Il fut un temps où la question ne se posait pas. L’étude était la plus importante des vertus. Et l’on sait que depuis les temps anciens il n’y avait pas d’analphabétisme en Israël. Au contraire, il existait un système de scolarité obligatoire pour les enfants et un recyclage permanent pour les parents. Des éléments de réponse aux problèmes auxquels nous sommes confrontés se retrouvent dans le Seder de Pessa’h. La fréquentation de l’école juive doit être complétée par le vécu familial à la maison.
Il faut s’adresser à chacun dans le langage qui convient à son âge et à son niveau intellectuel. Cette attitude correspond aux dialogues avec les quatre enfants de la Hagada. Or, actuellement, on présente trop souvent à tout un chacun « une approche enfantine » de la Torah.
On comprend dès lors le sourire que l’on voit flotter sur les lèvres de tel ou tel universitaire lorsqu’il entend le mot « Torah ». En effet, il se souvient des cours puérils rabâchés d’année en année et pendant lesquels on enseignait les mêmes histoires saintes.
Encyclopédie de la vie
Est-ce uniquement une religion ? Plutôt un mode de vie. Une Foi ? Il ne nous est pas demandé de connaître l’Eternel. Le rabbin est-il un intermédiaire, un confesseur ? Non, c’est un maître, un enseignant. Un Talmid ‘Hakham, un élève de la Sagesse et pas quelqu’un qui sait tout. Cette série de négations est symptomatique de la situation actuelle ; nous n’apprécions plus vraiment ce qu’est le judaïsme.

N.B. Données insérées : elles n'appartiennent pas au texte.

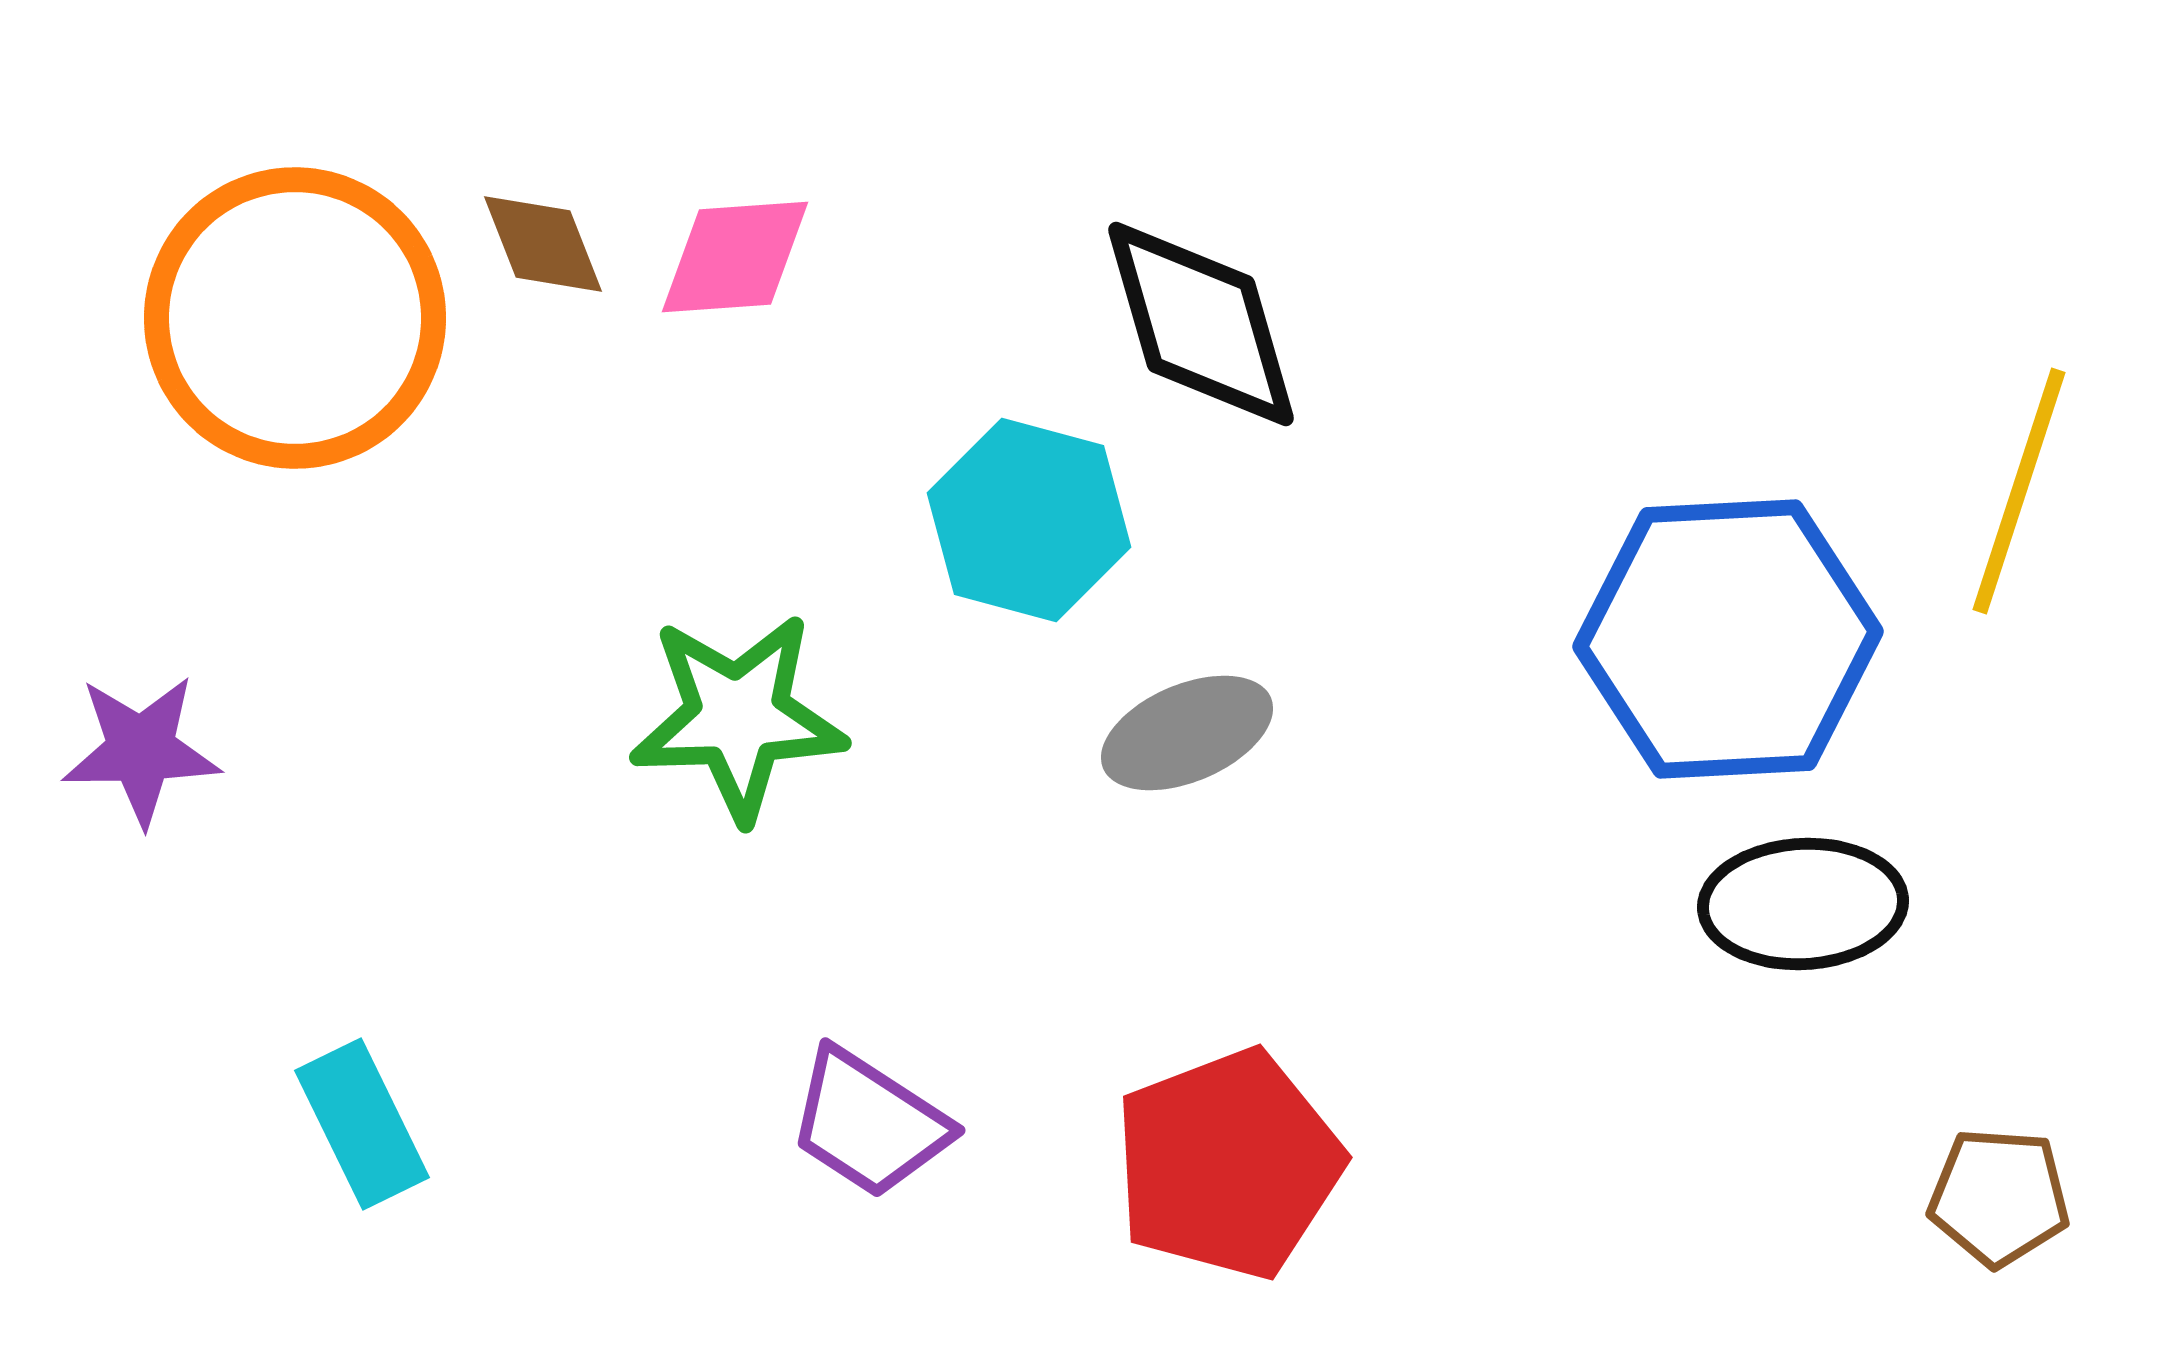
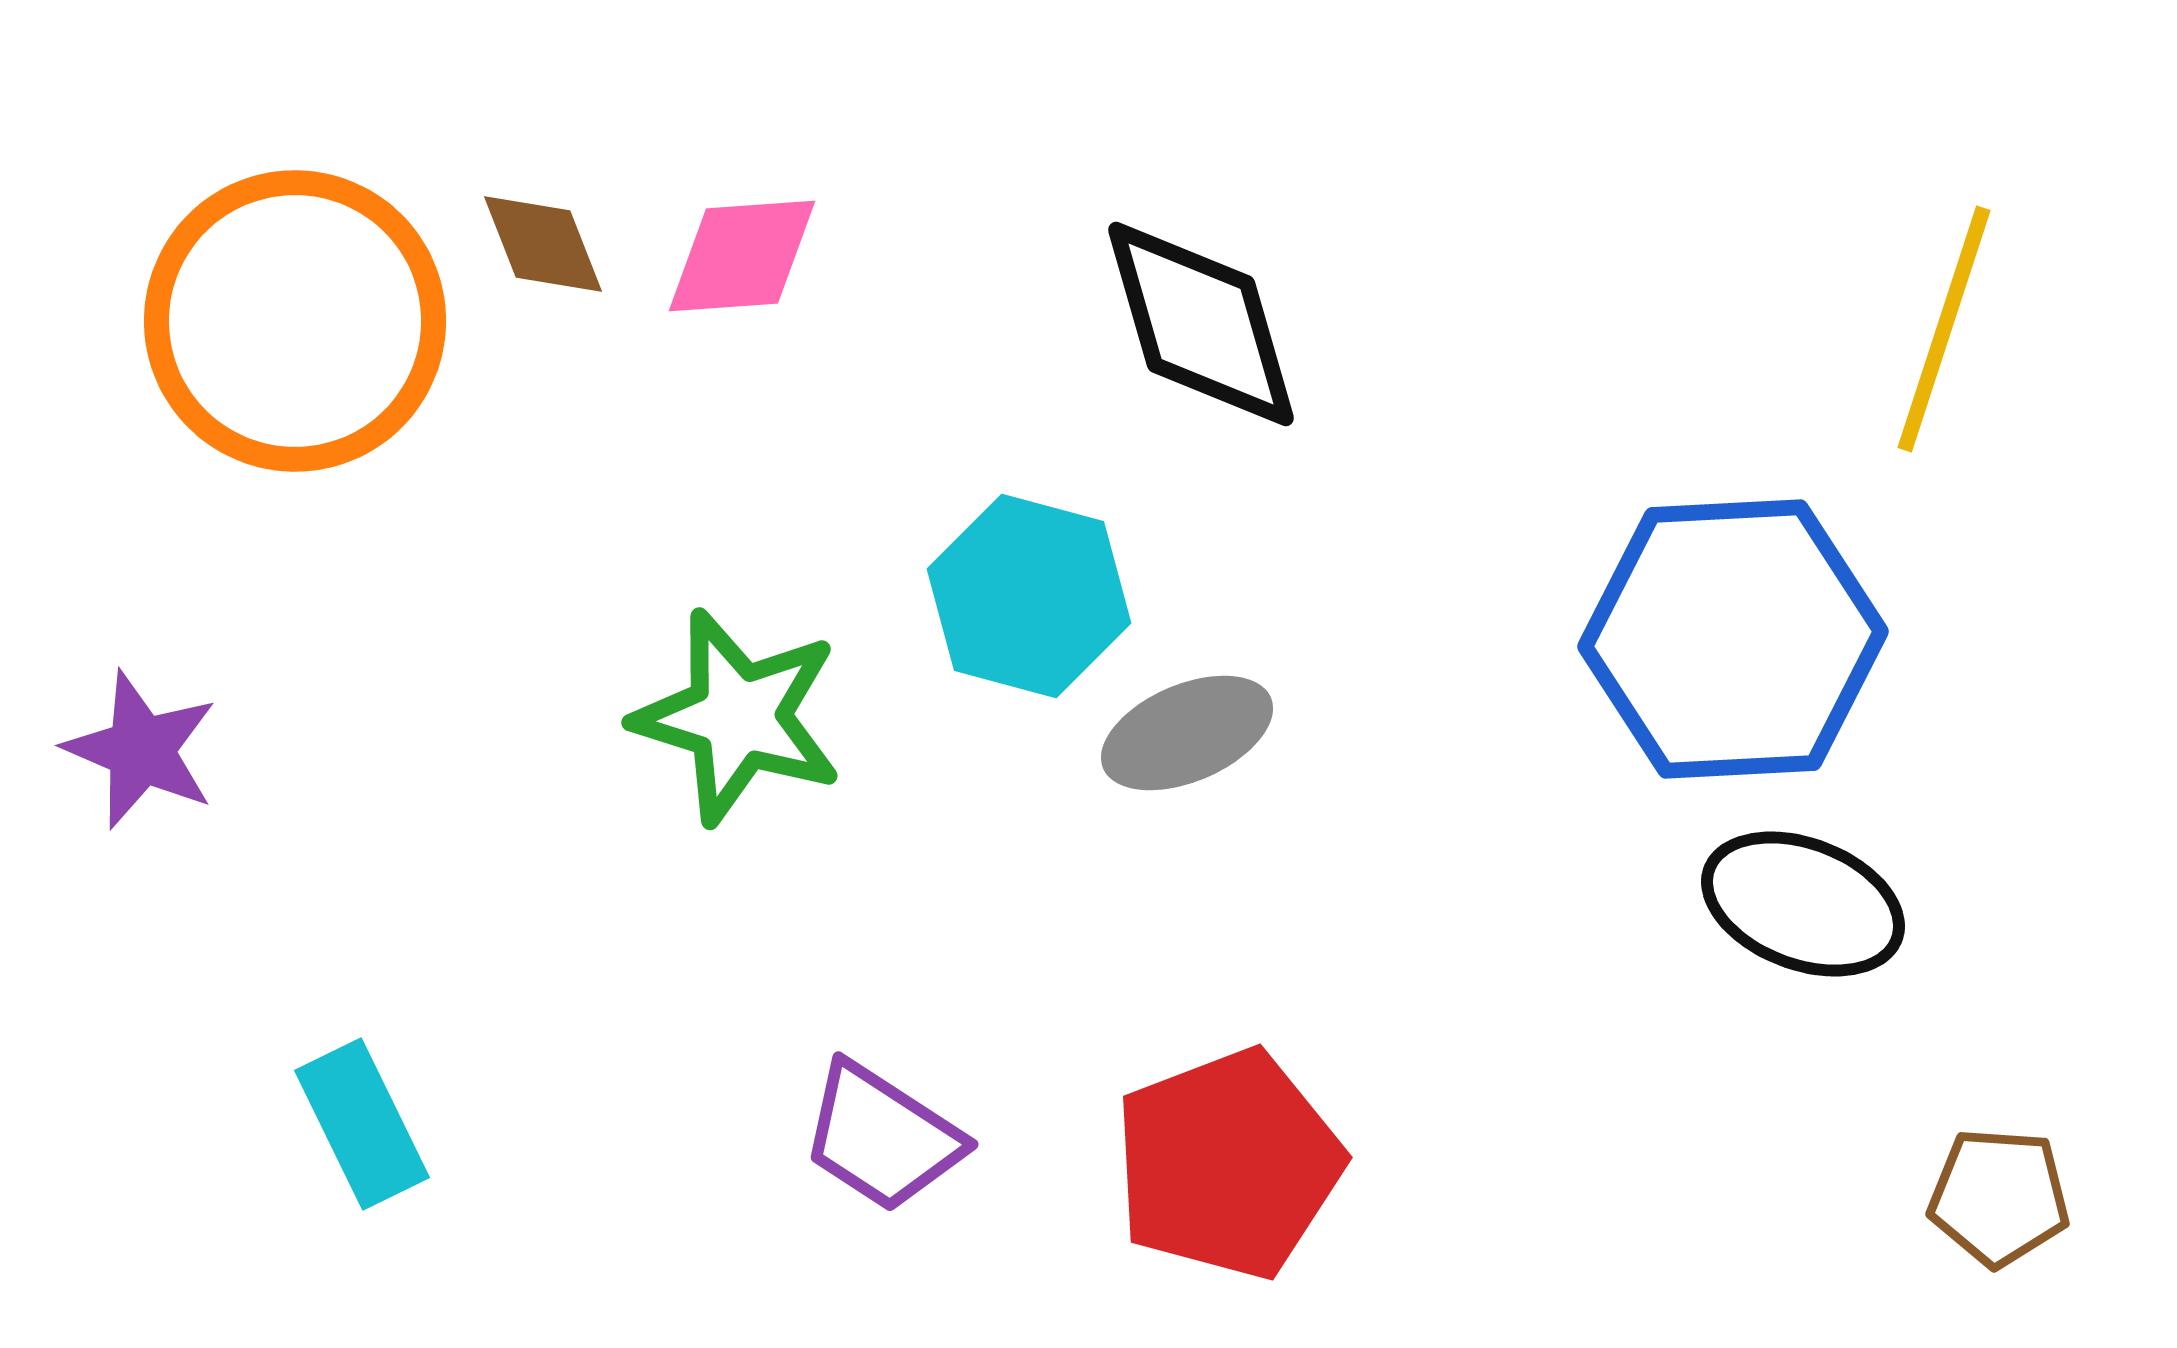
pink diamond: moved 7 px right, 1 px up
orange circle: moved 3 px down
yellow line: moved 75 px left, 162 px up
cyan hexagon: moved 76 px down
blue hexagon: moved 5 px right
green star: rotated 19 degrees clockwise
purple star: rotated 24 degrees clockwise
black ellipse: rotated 24 degrees clockwise
purple trapezoid: moved 13 px right, 14 px down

La Torah est un enseignement, une véritable encyclopédie de la vie. Ceux qui traduisirent ce terme par « Loi » voulaient en fait opposer, à tort, l’esprit à la lettre et l’âme au corps.
Le judaïsme ne vise pas à l’ascétisme, mais au contraire la réalisation ici-bas d’une société juste et d’un monde meilleur où s’harmonisent le temporel et le spirituel. Malgré les antinomies qui marquent l’existence humaine, le fidèle tend à surmonter tous les dualismes par la pratique des mitsvot.
La Torah est une doctrine d’unité grâce à laquelle s’harmonisent la raison et la foi, la politique et l’éthique, la justice et la charité. Transgresser les lois bibliques, c’est faire une « avéra ». Ce mot hébreu signifie « transgresser » mais aussi « passer ». C’est-à-dire traverser l’existence sans se poser des questions sur son sens et sans agir de façon véritablement positive.
Le judaïsme est de nature foncièrement optimiste parce qu’il nous enseigne à croire en Dieu et en l’homme. En dépit de l’existence du mal, la volonté de l’homme est plus forte que la fatalité. La recherche de la Justice transforme la société. Les valeurs morales sanctifient le quotidien. Le Bien et l’amour d’autrui nous conduiront à la fraternité universelle.
La Bible se différencie d’ailleurs des autres doctrines religieuses. Le christianisme décrit les êtres humains comme étant écrasés sous le poids du péché originel. L’islam proclame la dépendance de l’homme devant les décrets divins. Dans le bouddhisme, le fidèle semble rester figé dans la contemplation mystique. Le seul moyen de s’affranchir de la souffrance est alors dans le renoncement.
Par contre, seul le judaïsme, avec son dynamisme fécond, met en œuvre toutes les énergies humaines pour triompher du matérialisme et améliorer pleinement la condition humaine.
Comme l’écrivait, Edmond Fleg : « La Parole d’Israël est la plus ancienne et la plus nouvelle ».  u
L’auteur dirige le centre Shorashim pour les étudiants de l’Université hébraïque de Jérusalem.